Tutti erano dichiaratamente bisessuali; di più, il modo che avevano di esercitare la propria sessualità si poneva al di là di ogni tentativo di dogmatizzarla, di renderla la risposta di un orientamento aprioristico. Ad esempio, nonostante Lytton sia attratto precipuamente dal maschile, non trova affatto strano, o meglio, non ostacola l’attaccamento che a un certo punto inizia a dimostrargli la pittrice Dora Carrington, tanto che si trasferiscono insieme in un’altra dimora di campagna ad Ham Spray, e non si separano che alla morte di lui, alla quale Carrington reagisce sparandosi un colpo di fucile.

E che dire dell’incontro tra Virginia Woolf, legata a Leonard da un matrimonio bianco – nel senso che non fu letteralmente mai consumato – e Vita Sackville West, scrittrice di successo, aristocratica e avventuriera, nota seduttrice di donne? Il pranzo a cui Virginia la conduce per presentarla in qualità di amica, di compagna elettiva si svolge il 26 dicembre 1925, in quello che era l’ampio soggiorno e il centro vitale di Charleston; più del salotto dove pure avvenivano le letture ad alta voce e i confronti – ora fervidi, ora rilassati – che seguivano. 


Vita bucolica 

Sembra proprio siano le case di campagna le vere protagoniste del fermento letterario, artistico e intellettuale del Novecento. Un nugolo di abitazioni che si dipana intorno a Londra – oltre a Monk’s House di Virginia Woolf e a Ham Spray, anche Keynes, subito dopo aver sposato la ballerina russa Lydia Lopokova, acquista una tenuta a Tilton, a mezzo chilometro da Charleston. Luoghi dove ci si ritirava a lavorare – al netto dei divertimenti, le mattine erano sempre dedicate allo sforzo creativo; disseminati ancora oggi di oggetti, chincaglierie domestiche, pennelli intinti in barattoli di vernice, scaffali ricolmi di libri, di quadri di Duncan e di Vanessa: raffiguranti nature morte, impressionistiche vedute del giardino, e naturalmente ritratti – di Lytton, della stessa Vanessa placidamente accomodata su una sdraio all’aperto o di Virginia ripresa nell’atto di cucire a maglia.

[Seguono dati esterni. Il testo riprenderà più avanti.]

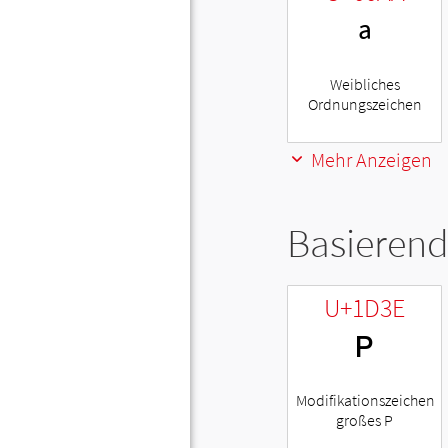
ª
Weibliches
Ordnungszeichen
Mehr Anzeigen
Basierend
U+1D3E
ᴾ
Modifikationszeichen
großes P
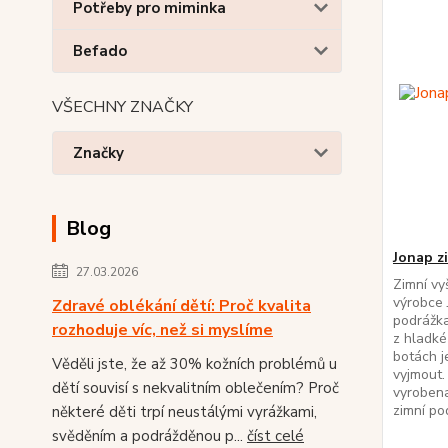
Potřeby pro miminka
Befado
VŠECHNY ZNAČKY
Značky
Blog
Jonap z
27.03.2026
Zimní vy
výrobce 
Zdravé oblékání dětí: Proč kvalita
podrážka
rozhoduje víc, než si myslíme
z hladké
botách j
Věděli jste, že až 30% kožních problémů u
vyjmout.
dětí souvisí s nekvalitním oblečením? Proč
vyroben
zimní pod
některé děti trpí neustálými vyrážkami,
svěděním a podrážděnou p...
číst celé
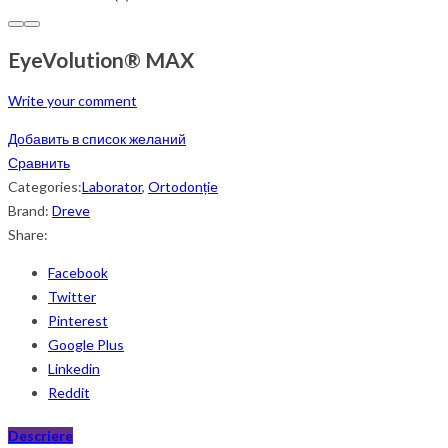
EyeVolution® MAX
Write your comment
Добавить в список желаний
Сравнить
Categories:
Laborator
,
Ortodonție
Brand:
Dreve
Share:
Facebook
Twitter
Pinterest
Google Plus
Linkedin
Reddit
Descriere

Spunta anche una ragazza dai capelli a caschetto e dagli enormi, languidi occhi chiari seduta al desco della colazione: è Angelica, allevata da entrambi Clive Bell e Duncan Grant nonostante fosse la figlia legittima del secondo e di Vanessa. Una splendida adolescente allevata in mezzo ai libri, all’arte della maschera, a estri creativi di ogni genere che, come da manuale – o forse no – finirà per innamorarsi proprio di quel David Garnett detto Bunny, il quale continuava a frequentare Charleston ed era stato, molti anni prima, il grande amore di suo padre.